▶ **EXERCISE REQUIREMENTS**
Copy the data exactly as it appears, and do not include any pictures.

▶ **RECORDS PROVIDED**
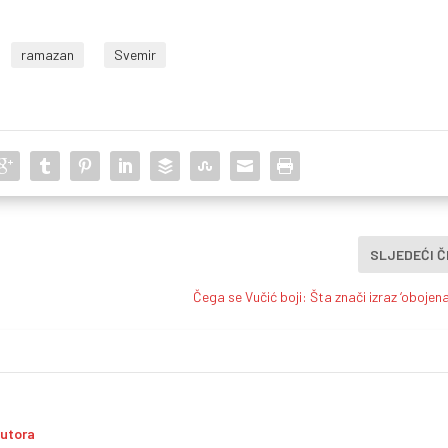
ramazan
Svemir
SLJEDEĆI 
Čega se Vučić boji: Šta znači izraz ‘obojena
autora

▶ **TASK RESPONSE**
ramazan
Svemir
SLJEDEĆI 
Čega se Vučić boji: Šta znači izraz ‘obojena
autora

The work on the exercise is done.